SAP Lures Millennial Coders to Topple Decade-Old PerceptionsBy
Software company introducing `early talent' program next week
SAP plans to end the year with more than 2,000 such workers
SAP SE traces its history back 43 years, its average worker is about 40 and the business software maker’s 71-year-old founder is still actively involved in decisions. Next week, the company is starting a program to make it a more attractive place for young people to work.
SAP will introduce an "Early Talent" program to lure and retain developers and sales staff either straight from college or with less than two years’ work experience by offering more training, job rotation and a faster track to promotion, said Chief Human Resources Officer Stefan Ries.
“We want to get young people inspired about us,” Ries said in an interview. SAP, which employs more than 74,000 people, has an image of preferring experienced staff that probably “sticks to us from 10-plus years ago. But in recent years it’s changed a lot.”
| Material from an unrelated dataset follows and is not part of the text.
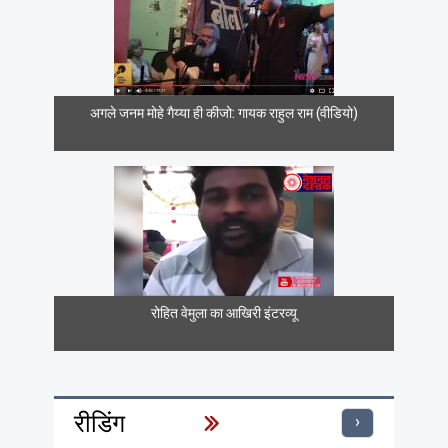
अगले जनम मोहे गैय्या ही कीजो: गायक राहुल राम (वीडियो)
रोहित वेमुला का आखिरी इंटरव्यू
रीडिंग
›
The company already hired 1,700 such workers and plans to end the year with more than 2,000, up from more than 1,760 last year, and compared with the about 970 it hired in 2013. This year, half of the hires in Walldorf, Germany-based SAP’s product development and research areas will be either new graduates or people who have worked in the industry for just a couple of years.
SAP and other makers of business software such as Oracle Corp., Microsoft Corp. and IBM are looking for fresh ideas to stay relevant in a market where many customers prefer using easy-to-procure online software and bite-sized apps over the lumbering systems that populate many workplace desktops.
The focus on young talent comes as SAP is cutting about 2,200 positions, or 3 percent of its workforce this year, the second large reduction since 2014. The company has portrayed the layoffs as an attempt to modernize its workforce and said it will end this year with more employees than it started with.
SAP Chairman and co-founder Hasso Plattner has been a strong proponent of students and young workers joining the technology industry. He created the Hasso Plattner Institute, a computer science university in Potsdam, near Berlin, and endowed Stanford University’s Design School, whose curriculum encompasses software apps.
Competition for the best programmers and software development managers in Germany has heated up. Berlin-based online fashion retailer Zalando SE plans to employ more than 2,000 software engineers by 2017, from about 850 in August, according to Phillip Erler, senior vice-president for technology. The startup hires about 20 percent of its tech workers straight from college, while 60 percent have two to eight years’ experience.
To attract programmers, Zalando is increasing the number of Berlin “meet-ups” where it can explain its mixture of digital merchandising, e-commerce and mobile computing. It’s also expanding in cities including Helsinki to nab workers who’ve left Nokia Oyj and joined other startups, Erler said. Zalando’s Erler isn’t yet worried about talent competition with SAP.
“There’s very little overlap -- that’s another world,” he said. “SAP would probably like for that to be different.”